• **PROVIDED INFORMATION**:
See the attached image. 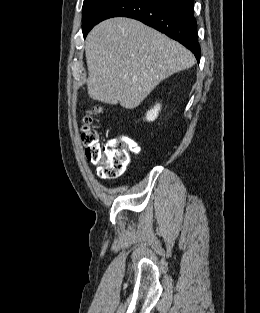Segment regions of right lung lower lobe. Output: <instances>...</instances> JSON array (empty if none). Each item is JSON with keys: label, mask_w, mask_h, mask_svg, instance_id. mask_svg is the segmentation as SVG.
I'll list each match as a JSON object with an SVG mask.
<instances>
[{"label": "right lung lower lobe", "mask_w": 260, "mask_h": 313, "mask_svg": "<svg viewBox=\"0 0 260 313\" xmlns=\"http://www.w3.org/2000/svg\"><path fill=\"white\" fill-rule=\"evenodd\" d=\"M194 0H117L99 19L129 17L175 39L191 50L200 61Z\"/></svg>", "instance_id": "1"}]
</instances>
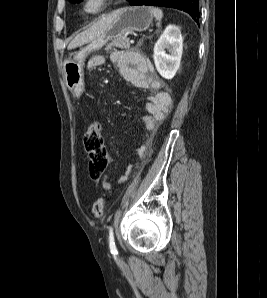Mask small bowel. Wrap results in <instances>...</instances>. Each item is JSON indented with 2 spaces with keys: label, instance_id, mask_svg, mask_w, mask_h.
Masks as SVG:
<instances>
[{
  "label": "small bowel",
  "instance_id": "c3829d8e",
  "mask_svg": "<svg viewBox=\"0 0 267 298\" xmlns=\"http://www.w3.org/2000/svg\"><path fill=\"white\" fill-rule=\"evenodd\" d=\"M110 59L117 65L126 81L138 88L153 92L146 104L148 115L143 118L146 138L149 139L169 113L172 105L171 97L164 89V83L155 75L151 61L140 52L136 50L115 51L111 54ZM104 61L103 56L92 57L88 62V70L97 69L103 65ZM140 151L144 153V146L140 148ZM125 179L126 176L123 175L119 177L118 182L122 183ZM101 184L105 191L111 189L107 176L103 177Z\"/></svg>",
  "mask_w": 267,
  "mask_h": 298
}]
</instances>
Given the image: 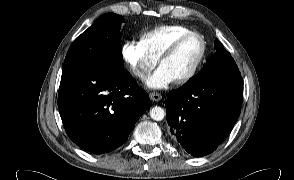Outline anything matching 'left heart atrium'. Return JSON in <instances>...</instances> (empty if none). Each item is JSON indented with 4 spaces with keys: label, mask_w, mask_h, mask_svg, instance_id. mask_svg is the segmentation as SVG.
<instances>
[{
    "label": "left heart atrium",
    "mask_w": 294,
    "mask_h": 180,
    "mask_svg": "<svg viewBox=\"0 0 294 180\" xmlns=\"http://www.w3.org/2000/svg\"><path fill=\"white\" fill-rule=\"evenodd\" d=\"M174 82L172 76L166 71V69L160 66L146 81V84L150 88L161 89L169 86Z\"/></svg>",
    "instance_id": "obj_1"
}]
</instances>
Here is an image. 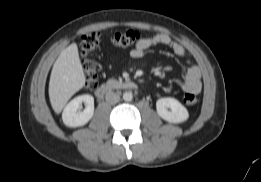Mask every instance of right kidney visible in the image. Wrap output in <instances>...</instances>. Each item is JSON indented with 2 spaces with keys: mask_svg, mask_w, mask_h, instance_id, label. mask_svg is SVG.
Listing matches in <instances>:
<instances>
[{
  "mask_svg": "<svg viewBox=\"0 0 261 182\" xmlns=\"http://www.w3.org/2000/svg\"><path fill=\"white\" fill-rule=\"evenodd\" d=\"M85 103V109L80 110L81 104ZM94 98L91 95H80L71 100L63 110L62 120L68 127L83 126L93 117Z\"/></svg>",
  "mask_w": 261,
  "mask_h": 182,
  "instance_id": "ca27d5eb",
  "label": "right kidney"
}]
</instances>
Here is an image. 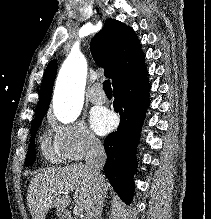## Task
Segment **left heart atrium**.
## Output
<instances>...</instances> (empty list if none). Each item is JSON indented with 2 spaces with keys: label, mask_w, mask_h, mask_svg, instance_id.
I'll return each instance as SVG.
<instances>
[{
  "label": "left heart atrium",
  "mask_w": 211,
  "mask_h": 219,
  "mask_svg": "<svg viewBox=\"0 0 211 219\" xmlns=\"http://www.w3.org/2000/svg\"><path fill=\"white\" fill-rule=\"evenodd\" d=\"M92 129L100 135L110 131L115 125V118L113 114L104 108H97L91 114Z\"/></svg>",
  "instance_id": "obj_1"
}]
</instances>
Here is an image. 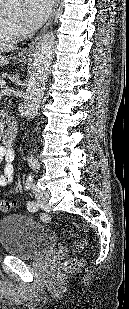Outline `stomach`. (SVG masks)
Returning <instances> with one entry per match:
<instances>
[{
	"mask_svg": "<svg viewBox=\"0 0 129 309\" xmlns=\"http://www.w3.org/2000/svg\"><path fill=\"white\" fill-rule=\"evenodd\" d=\"M10 59L18 60L19 62L28 61L29 57L23 54H18L17 56L10 57ZM9 63V58L0 54V67Z\"/></svg>",
	"mask_w": 129,
	"mask_h": 309,
	"instance_id": "obj_1",
	"label": "stomach"
}]
</instances>
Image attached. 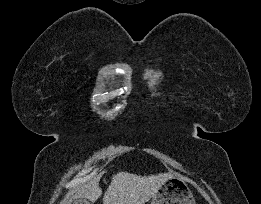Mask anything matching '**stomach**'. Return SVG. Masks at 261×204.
<instances>
[{"label": "stomach", "instance_id": "1", "mask_svg": "<svg viewBox=\"0 0 261 204\" xmlns=\"http://www.w3.org/2000/svg\"><path fill=\"white\" fill-rule=\"evenodd\" d=\"M150 204H196L185 179L173 174L154 194Z\"/></svg>", "mask_w": 261, "mask_h": 204}]
</instances>
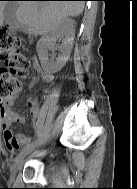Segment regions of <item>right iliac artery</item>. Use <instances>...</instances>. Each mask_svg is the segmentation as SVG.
<instances>
[{"label": "right iliac artery", "mask_w": 137, "mask_h": 189, "mask_svg": "<svg viewBox=\"0 0 137 189\" xmlns=\"http://www.w3.org/2000/svg\"><path fill=\"white\" fill-rule=\"evenodd\" d=\"M30 140L25 144V148L29 146Z\"/></svg>", "instance_id": "82829eb1"}]
</instances>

• **TASK DETAILS**:
Could you copy exactly, and with no pictures, the lines above from the one containing "Segment regions of <item>right" through the last line, both included?

• **SOLUTION BELOW**:
Segment regions of <item>right iliac artery</item>. Use <instances>...</instances>. Each mask_svg is the segmentation as SVG.
<instances>
[{"label": "right iliac artery", "mask_w": 137, "mask_h": 189, "mask_svg": "<svg viewBox=\"0 0 137 189\" xmlns=\"http://www.w3.org/2000/svg\"><path fill=\"white\" fill-rule=\"evenodd\" d=\"M30 140L25 144V148L29 146Z\"/></svg>", "instance_id": "82829eb1"}]
</instances>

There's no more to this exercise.